Incontro pubblico a cura di Marco Mancuso

Design Library – Milano


Nato nell’ambito della partecipazione al bando “Che Fare” del 2013, “Trasformazioni affini” è un evento pensato come una giornata di incontri e presentazioni, con lo scopo di raccontare storie ed esperienze, monitorare progetti di eccellenza a livello nazionale e internazionale, che indagano l’impatto delle tecnologie digitali e delle scienze sull’ambito creativo, artistico e sociale contemporaneo.

Testo di presentazione dell’incontro

Relatori: Paolo Rigamonti, Adam Ardvisson, Ivana Pais, Katia Anguelova, Costantino Bongiorno e Zoe Romano, Luca Pertegato e Luca Isabella, Tiziano Bonini, Massimo Botta, Massimo Menichinelli, Simona Lodi, Anna Vasta, Antonio Incorvaia, Alessandro Rimassa.

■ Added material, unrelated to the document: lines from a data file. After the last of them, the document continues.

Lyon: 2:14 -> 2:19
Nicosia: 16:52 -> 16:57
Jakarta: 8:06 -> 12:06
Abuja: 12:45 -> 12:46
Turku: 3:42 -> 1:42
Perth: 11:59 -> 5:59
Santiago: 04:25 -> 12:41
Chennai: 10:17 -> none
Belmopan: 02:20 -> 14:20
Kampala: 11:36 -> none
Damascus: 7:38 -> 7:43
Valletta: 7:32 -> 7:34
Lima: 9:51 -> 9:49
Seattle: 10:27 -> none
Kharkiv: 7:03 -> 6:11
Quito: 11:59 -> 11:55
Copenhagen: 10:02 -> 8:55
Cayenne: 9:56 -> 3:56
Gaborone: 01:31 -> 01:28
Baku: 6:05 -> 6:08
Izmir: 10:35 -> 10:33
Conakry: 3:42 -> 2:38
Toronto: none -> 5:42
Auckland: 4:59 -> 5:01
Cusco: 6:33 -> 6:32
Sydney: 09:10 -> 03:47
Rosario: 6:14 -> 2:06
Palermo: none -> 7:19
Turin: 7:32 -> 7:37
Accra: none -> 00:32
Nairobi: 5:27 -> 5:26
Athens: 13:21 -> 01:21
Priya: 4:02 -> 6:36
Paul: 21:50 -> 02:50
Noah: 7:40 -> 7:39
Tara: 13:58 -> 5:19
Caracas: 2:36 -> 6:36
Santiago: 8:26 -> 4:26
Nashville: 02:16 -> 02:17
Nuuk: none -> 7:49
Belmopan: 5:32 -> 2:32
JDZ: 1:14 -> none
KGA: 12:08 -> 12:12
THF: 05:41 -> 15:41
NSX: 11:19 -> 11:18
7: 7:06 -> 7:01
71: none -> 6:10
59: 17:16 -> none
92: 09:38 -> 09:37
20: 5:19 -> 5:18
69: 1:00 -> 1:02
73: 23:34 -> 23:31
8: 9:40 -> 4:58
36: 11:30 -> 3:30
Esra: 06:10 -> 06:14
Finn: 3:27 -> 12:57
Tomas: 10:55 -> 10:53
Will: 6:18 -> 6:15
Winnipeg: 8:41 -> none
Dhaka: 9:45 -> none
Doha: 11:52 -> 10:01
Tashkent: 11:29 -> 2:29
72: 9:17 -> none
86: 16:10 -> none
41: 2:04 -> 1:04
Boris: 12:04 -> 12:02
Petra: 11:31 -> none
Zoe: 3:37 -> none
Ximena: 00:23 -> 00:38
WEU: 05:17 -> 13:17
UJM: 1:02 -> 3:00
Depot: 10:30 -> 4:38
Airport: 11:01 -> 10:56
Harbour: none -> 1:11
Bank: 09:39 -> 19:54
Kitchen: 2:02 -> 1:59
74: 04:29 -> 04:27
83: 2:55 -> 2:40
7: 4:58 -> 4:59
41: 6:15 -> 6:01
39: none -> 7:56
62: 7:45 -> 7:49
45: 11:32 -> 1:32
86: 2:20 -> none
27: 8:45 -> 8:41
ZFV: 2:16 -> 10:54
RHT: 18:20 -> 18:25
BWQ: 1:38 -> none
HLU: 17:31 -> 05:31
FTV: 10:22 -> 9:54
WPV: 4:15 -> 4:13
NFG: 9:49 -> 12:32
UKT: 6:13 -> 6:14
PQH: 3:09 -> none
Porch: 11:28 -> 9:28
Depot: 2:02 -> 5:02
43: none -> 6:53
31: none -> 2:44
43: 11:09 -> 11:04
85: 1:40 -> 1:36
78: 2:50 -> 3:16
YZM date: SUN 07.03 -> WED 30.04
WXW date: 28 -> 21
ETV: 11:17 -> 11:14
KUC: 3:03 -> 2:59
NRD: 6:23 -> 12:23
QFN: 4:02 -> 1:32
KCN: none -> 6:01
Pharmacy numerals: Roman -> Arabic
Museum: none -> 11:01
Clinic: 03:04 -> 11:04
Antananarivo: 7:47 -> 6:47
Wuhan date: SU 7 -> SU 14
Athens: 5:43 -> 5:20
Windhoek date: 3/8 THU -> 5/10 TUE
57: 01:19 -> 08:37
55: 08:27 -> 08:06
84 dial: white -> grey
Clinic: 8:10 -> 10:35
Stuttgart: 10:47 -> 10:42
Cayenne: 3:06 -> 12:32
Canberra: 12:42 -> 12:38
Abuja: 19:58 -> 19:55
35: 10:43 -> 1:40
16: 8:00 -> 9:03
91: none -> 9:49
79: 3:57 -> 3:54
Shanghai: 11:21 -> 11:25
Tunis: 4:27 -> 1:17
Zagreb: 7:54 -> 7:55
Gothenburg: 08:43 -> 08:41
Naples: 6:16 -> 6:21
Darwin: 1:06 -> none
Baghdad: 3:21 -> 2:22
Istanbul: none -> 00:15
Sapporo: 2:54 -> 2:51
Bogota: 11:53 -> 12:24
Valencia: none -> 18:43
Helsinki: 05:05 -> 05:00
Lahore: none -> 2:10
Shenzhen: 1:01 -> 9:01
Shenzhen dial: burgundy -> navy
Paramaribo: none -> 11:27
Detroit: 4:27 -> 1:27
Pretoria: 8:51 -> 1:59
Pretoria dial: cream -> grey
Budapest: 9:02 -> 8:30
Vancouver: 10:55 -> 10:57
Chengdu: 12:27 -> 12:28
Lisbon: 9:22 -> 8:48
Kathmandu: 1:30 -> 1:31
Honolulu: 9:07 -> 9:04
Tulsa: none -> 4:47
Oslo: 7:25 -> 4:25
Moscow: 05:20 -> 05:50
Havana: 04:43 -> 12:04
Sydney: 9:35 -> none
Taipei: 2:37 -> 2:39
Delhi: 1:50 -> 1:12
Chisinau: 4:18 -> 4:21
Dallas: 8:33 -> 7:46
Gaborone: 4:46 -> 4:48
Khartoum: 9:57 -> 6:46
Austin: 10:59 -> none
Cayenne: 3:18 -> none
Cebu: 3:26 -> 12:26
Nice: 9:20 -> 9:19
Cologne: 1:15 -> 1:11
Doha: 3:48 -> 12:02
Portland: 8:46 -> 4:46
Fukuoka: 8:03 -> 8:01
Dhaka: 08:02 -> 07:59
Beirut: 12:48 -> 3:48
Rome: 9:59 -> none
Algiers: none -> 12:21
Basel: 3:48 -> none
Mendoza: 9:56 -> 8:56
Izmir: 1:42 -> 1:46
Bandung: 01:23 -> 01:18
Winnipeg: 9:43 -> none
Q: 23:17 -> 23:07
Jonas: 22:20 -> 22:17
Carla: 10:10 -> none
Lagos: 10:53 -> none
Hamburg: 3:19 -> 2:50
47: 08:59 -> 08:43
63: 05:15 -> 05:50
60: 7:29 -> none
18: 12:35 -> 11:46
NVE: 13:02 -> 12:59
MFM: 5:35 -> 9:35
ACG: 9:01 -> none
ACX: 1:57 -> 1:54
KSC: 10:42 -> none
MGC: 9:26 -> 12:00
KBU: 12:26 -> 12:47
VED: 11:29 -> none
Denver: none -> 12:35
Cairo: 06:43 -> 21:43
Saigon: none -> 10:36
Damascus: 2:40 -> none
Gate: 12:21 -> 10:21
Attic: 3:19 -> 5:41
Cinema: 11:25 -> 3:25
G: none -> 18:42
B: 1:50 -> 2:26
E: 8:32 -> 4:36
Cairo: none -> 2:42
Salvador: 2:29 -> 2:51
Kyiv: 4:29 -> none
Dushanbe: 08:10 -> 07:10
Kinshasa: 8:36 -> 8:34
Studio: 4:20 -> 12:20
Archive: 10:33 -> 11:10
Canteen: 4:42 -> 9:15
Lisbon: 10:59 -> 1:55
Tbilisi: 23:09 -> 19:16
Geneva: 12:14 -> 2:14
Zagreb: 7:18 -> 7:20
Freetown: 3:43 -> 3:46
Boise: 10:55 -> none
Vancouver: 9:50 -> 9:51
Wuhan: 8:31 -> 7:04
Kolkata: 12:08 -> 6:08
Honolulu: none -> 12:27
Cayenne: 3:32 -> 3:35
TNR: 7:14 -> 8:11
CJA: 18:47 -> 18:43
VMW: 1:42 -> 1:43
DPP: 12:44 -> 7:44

Grazie all’esperienza accumulata in 7 anni di direzione dell’osservatorio online Digicult e quasi il doppio di ricerca, analisi e contatti professionali nel mondo della Media Art nazionale e internazionale, Marco Mancuso con questa conferenza pubblica intende operare per allargare i confini di questa disciplina, mettendo in evidenza il suo impatto sulla cultura e la creatività nel mondo che ci circonda, i suoi rapporti interdisciplinari con i campi del design, del cinema e della musica, le sue dinamiche produttive e di diffusione in rete, i suoi insegnamenti in ambito universitario e accademico, nonché la sua interdisciplinarietà professionale.

Lo scopo dell’evento è dare voci a professionisti provenienti da differenti campi disciplinari e lavorativi, allo scopo di riflettere in senso ampio sui temi della cultura, dell’arte e del design e di come essi possano essere trasformati in reali fattori di innovazione sociale da una generazione di professionisti ibridi che operano e si muovono a cavallo tra sperimentazione tecnologico/scientifica, dinamiche professionali in networking e peer-to-peer, filosofie scalabili di collaborazione e co-produzione, filiere produttive tra start up e investitori del settore IT, tecnologie open source e di rete atte a innescare dinamiche profittevoli e meritocratiche per la produzione di un oggetto artistico-culturale.